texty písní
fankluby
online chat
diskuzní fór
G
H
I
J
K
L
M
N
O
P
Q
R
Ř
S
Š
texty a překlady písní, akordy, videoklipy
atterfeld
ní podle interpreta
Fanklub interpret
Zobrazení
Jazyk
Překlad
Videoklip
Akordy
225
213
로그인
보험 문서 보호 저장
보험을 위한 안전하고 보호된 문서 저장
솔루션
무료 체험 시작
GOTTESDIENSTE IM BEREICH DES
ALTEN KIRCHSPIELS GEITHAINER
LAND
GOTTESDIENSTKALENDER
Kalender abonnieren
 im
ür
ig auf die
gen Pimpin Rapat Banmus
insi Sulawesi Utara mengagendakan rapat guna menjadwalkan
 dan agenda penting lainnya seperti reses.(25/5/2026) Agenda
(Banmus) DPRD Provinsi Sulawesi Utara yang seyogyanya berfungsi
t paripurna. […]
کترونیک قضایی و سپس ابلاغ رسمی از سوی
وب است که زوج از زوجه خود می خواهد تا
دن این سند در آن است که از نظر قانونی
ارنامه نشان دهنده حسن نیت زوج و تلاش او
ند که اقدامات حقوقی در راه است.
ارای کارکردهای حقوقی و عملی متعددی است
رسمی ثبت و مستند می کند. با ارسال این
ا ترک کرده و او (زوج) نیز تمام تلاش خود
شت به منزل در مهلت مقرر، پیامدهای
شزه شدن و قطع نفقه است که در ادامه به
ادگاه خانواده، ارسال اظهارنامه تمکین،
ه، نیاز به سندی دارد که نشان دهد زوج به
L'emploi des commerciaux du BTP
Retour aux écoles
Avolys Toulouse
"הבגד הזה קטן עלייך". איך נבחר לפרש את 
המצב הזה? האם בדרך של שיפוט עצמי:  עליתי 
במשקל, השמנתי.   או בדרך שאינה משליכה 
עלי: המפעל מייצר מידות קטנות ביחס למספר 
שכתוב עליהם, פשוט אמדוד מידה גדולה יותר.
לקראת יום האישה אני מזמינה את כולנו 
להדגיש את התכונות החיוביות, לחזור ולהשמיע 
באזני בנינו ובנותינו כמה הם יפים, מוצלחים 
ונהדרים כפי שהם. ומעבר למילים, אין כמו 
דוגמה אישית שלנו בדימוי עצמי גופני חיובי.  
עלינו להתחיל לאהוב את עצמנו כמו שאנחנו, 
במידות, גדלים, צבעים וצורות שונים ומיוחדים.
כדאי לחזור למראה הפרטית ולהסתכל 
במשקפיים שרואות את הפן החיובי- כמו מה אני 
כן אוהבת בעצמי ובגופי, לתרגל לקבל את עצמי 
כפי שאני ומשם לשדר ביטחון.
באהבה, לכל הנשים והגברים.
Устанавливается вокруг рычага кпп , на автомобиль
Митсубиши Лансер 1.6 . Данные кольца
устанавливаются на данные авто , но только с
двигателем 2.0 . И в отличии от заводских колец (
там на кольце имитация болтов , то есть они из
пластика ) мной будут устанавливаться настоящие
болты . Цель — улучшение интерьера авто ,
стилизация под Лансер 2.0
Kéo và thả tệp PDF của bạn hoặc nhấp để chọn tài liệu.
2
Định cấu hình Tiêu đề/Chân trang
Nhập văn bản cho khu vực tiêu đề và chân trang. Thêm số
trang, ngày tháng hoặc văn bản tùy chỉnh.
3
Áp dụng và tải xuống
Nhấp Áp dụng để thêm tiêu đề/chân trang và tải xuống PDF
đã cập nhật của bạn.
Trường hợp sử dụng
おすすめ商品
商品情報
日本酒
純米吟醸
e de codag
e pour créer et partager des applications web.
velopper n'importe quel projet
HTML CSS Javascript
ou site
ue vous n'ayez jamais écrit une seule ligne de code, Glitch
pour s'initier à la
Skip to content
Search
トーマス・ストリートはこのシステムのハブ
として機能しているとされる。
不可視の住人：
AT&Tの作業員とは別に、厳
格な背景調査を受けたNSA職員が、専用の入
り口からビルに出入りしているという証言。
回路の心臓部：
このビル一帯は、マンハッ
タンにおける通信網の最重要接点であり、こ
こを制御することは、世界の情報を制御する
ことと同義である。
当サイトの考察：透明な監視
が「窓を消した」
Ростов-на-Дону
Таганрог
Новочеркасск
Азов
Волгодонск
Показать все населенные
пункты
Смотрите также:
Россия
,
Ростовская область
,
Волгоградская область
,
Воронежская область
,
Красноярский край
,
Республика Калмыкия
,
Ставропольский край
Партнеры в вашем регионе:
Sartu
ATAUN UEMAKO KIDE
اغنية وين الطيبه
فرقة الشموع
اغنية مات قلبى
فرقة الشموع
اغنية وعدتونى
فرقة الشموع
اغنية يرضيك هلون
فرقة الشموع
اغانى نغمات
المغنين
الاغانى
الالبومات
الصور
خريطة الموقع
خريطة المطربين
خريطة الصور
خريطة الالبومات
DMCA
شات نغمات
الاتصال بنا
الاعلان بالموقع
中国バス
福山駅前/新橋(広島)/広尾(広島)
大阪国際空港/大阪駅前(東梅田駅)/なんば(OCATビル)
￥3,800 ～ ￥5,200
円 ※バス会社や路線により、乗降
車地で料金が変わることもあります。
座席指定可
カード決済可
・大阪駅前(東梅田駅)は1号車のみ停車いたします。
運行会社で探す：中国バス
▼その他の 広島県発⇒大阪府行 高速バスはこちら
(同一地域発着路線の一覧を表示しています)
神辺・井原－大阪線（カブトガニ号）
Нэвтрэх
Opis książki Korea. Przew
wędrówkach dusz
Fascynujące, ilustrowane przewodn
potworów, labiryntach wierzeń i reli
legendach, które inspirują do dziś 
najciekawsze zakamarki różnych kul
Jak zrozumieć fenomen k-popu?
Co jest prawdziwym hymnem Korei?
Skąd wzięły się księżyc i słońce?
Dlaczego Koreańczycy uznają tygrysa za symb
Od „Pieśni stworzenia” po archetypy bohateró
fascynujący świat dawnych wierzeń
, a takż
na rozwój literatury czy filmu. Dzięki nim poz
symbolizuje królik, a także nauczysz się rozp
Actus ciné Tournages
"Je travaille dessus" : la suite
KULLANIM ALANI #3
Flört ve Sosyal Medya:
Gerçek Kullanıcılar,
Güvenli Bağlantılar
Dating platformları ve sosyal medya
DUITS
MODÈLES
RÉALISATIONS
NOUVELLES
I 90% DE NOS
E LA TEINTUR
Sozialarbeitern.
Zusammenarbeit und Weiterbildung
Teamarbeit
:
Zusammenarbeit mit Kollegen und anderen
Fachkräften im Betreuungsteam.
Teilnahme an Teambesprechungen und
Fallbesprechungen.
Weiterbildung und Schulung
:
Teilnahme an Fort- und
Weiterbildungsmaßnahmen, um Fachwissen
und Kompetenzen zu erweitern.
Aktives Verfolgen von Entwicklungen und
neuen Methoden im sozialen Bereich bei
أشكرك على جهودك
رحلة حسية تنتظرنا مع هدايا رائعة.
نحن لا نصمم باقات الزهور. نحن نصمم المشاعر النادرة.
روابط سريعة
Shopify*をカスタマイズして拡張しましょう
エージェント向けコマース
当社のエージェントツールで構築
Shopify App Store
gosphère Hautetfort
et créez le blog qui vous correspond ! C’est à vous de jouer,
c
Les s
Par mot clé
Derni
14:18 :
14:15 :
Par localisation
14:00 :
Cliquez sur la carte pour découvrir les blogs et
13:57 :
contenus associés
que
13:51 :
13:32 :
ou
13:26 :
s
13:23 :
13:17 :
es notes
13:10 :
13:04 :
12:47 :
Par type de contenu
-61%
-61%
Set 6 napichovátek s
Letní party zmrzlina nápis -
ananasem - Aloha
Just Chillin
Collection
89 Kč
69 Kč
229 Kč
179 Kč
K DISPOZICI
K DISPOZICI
#####
== The problem ==
The data above is to be returned exactly, with nothing altered.

== Solution below ==
texty písní
fankluby
online chat
diskuzní fór
G
H
I
J
K
L
M
N
O
P
Q
R
Ř
S
Š
texty a překlady písní, akordy, videoklipy
atterfeld
ní podle interpreta
Fanklub interpret
Zobrazení
Jazyk
Překlad
Videoklip
Akordy
225
213
로그인
보험 문서 보호 저장
보험을 위한 안전하고 보호된 문서 저장
솔루션
무료 체험 시작
GOTTESDIENSTE IM BEREICH DES
ALTEN KIRCHSPIELS GEITHAINER
LAND
GOTTESDIENSTKALENDER
Kalender abonnieren
 im
ür
ig auf die
gen Pimpin Rapat Banmus
insi Sulawesi Utara mengagendakan rapat guna menjadwalkan
 dan agenda penting lainnya seperti reses.(25/5/2026) Agenda
(Banmus) DPRD Provinsi Sulawesi Utara yang seyogyanya berfungsi
t paripurna. […]
کترونیک قضایی و سپس ابلاغ رسمی از سوی
وب است که زوج از زوجه خود می خواهد تا
دن این سند در آن است که از نظر قانونی
ارنامه نشان دهنده حسن نیت زوج و تلاش او
ند که اقدامات حقوقی در راه است.
ارای کارکردهای حقوقی و عملی متعددی است
رسمی ثبت و مستند می کند. با ارسال این
ا ترک کرده و او (زوج) نیز تمام تلاش خود
شت به منزل در مهلت مقرر، پیامدهای
شزه شدن و قطع نفقه است که در ادامه به
ادگاه خانواده، ارسال اظهارنامه تمکین،
ه، نیاز به سندی دارد که نشان دهد زوج به
L'emploi des commerciaux du BTP
Retour aux écoles
Avolys Toulouse
"הבגד הזה קטן עלייך". איך נבחר לפרש את 
המצב הזה? האם בדרך של שיפוט עצמי:  עליתי 
במשקל, השמנתי.   או בדרך שאינה משליכה 
עלי: המפעל מייצר מידות קטנות ביחס למספר 
שכתוב עליהם, פשוט אמדוד מידה גדולה יותר.
לקראת יום האישה אני מזמינה את כולנו 
להדגיש את התכונות החיוביות, לחזור ולהשמיע 
באזני בנינו ובנותינו כמה הם יפים, מוצלחים 
ונהדרים כפי שהם. ומעבר למילים, אין כמו 
דוגמה אישית שלנו בדימוי עצמי גופני חיובי.  
עלינו להתחיל לאהוב את עצמנו כמו שאנחנו, 
במידות, גדלים, צבעים וצורות שונים ומיוחדים.
כדאי לחזור למראה הפרטית ולהסתכל 
במשקפיים שרואות את הפן החיובי- כמו מה אני 
כן אוהבת בעצמי ובגופי, לתרגל לקבל את עצמי 
כפי שאני ומשם לשדר ביטחון.
באהבה, לכל הנשים והגברים.
Устанавливается вокруг рычага кпп , на автомобиль
Митсубиши Лансер 1.6 . Данные кольца
устанавливаются на данные авто , но только с
двигателем 2.0 . И в отличии от заводских колец (
там на кольце имитация болтов , то есть они из
пластика ) мной будут устанавливаться настоящие
болты . Цель — улучшение интерьера авто ,
стилизация под Лансер 2.0
Kéo và thả tệp PDF của bạn hoặc nhấp để chọn tài liệu.
2
Định cấu hình Tiêu đề/Chân trang
Nhập văn bản cho khu vực tiêu đề và chân trang. Thêm số
trang, ngày tháng hoặc văn bản tùy chỉnh.
3
Áp dụng và tải xuống
Nhấp Áp dụng để thêm tiêu đề/chân trang và tải xuống PDF
đã cập nhật của bạn.
Trường hợp sử dụng
おすすめ商品
商品情報
日本酒
純米吟醸
e de codag
e pour créer et partager des applications web.
velopper n'importe quel projet
HTML CSS Javascript
ou site
ue vous n'ayez jamais écrit une seule ligne de code, Glitch
pour s'initier à la
Skip to content
Search
トーマス・ストリートはこのシステムのハブ
として機能しているとされる。
不可視の住人：
AT&Tの作業員とは別に、厳
格な背景調査を受けたNSA職員が、専用の入
り口からビルに出入りしているという証言。
回路の心臓部：
このビル一帯は、マンハッ
タンにおける通信網の最重要接点であり、こ
こを制御することは、世界の情報を制御する
ことと同義である。
当サイトの考察：透明な監視
が「窓を消した」
Ростов-на-Дону
Таганрог
Новочеркасск
Азов
Волгодонск
Показать все населенные
пункты
Смотрите также:
Россия
,
Ростовская область
,
Волгоградская область
,
Воронежская область
,
Красноярский край
,
Республика Калмыкия
,
Ставропольский край
Партнеры в вашем регионе:
Sartu
ATAUN UEMAKO KIDE
اغنية وين الطيبه
فرقة الشموع
اغنية مات قلبى
فرقة الشموع
اغنية وعدتونى
فرقة الشموع
اغنية يرضيك هلون
فرقة الشموع
اغانى نغمات
المغنين
الاغانى
الالبومات
الصور
خريطة الموقع
خريطة المطربين
خريطة الصور
خريطة الالبومات
DMCA
شات نغمات
الاتصال بنا
الاعلان بالموقع
中国バス
福山駅前/新橋(広島)/広尾(広島)
大阪国際空港/大阪駅前(東梅田駅)/なんば(OCATビル)
￥3,800 ～ ￥5,200
円 ※バス会社や路線により、乗降
車地で料金が変わることもあります。
座席指定可
カード決済可
・大阪駅前(東梅田駅)は1号車のみ停車いたします。
運行会社で探す：中国バス
▼その他の 広島県発⇒大阪府行 高速バスはこちら
(同一地域発着路線の一覧を表示しています)
神辺・井原－大阪線（カブトガニ号）
Нэвтрэх
Opis książki Korea. Przew
wędrówkach dusz
Fascynujące, ilustrowane przewodn
potworów, labiryntach wierzeń i reli
legendach, które inspirują do dziś 
najciekawsze zakamarki różnych kul
Jak zrozumieć fenomen k-popu?
Co jest prawdziwym hymnem Korei?
Skąd wzięły się księżyc i słońce?
Dlaczego Koreańczycy uznają tygrysa za symb
Od „Pieśni stworzenia” po archetypy bohateró
fascynujący świat dawnych wierzeń
, a takż
na rozwój literatury czy filmu. Dzięki nim poz
symbolizuje królik, a także nauczysz się rozp
Actus ciné Tournages
"Je travaille dessus" : la suite
KULLANIM ALANI #3
Flört ve Sosyal Medya:
Gerçek Kullanıcılar,
Güvenli Bağlantılar
Dating platformları ve sosyal medya
DUITS
MODÈLES
RÉALISATIONS
NOUVELLES
I 90% DE NOS
E LA TEINTUR
Sozialarbeitern.
Zusammenarbeit und Weiterbildung
Teamarbeit
:
Zusammenarbeit mit Kollegen und anderen
Fachkräften im Betreuungsteam.
Teilnahme an Teambesprechungen und
Fallbesprechungen.
Weiterbildung und Schulung
:
Teilnahme an Fort- und
Weiterbildungsmaßnahmen, um Fachwissen
und Kompetenzen zu erweitern.
Aktives Verfolgen von Entwicklungen und
neuen Methoden im sozialen Bereich bei
أشكرك على جهودك
رحلة حسية تنتظرنا مع هدايا رائعة.
نحن لا نصمم باقات الزهور. نحن نصمم المشاعر النادرة.
روابط سريعة
Shopify*をカスタマイズして拡張しましょう
エージェント向けコマース
当社のエージェントツールで構築
Shopify App Store
gosphère Hautetfort
et créez le blog qui vous correspond ! C’est à vous de jouer,
c
Les s
Par mot clé
Derni
14:18 :
14:15 :
Par localisation
14:00 :
Cliquez sur la carte pour découvrir les blogs et
13:57 :
contenus associés
que
13:51 :
13:32 :
ou
13:26 :
s
13:23 :
13:17 :
es notes
13:10 :
13:04 :
12:47 :
Par type de contenu
-61%
-61%
Set 6 napichovátek s
Letní party zmrzlina nápis -
ananasem - Aloha
Just Chillin
Collection
89 Kč
69 Kč
229 Kč
179 Kč
K DISPOZICI
K DISPOZICI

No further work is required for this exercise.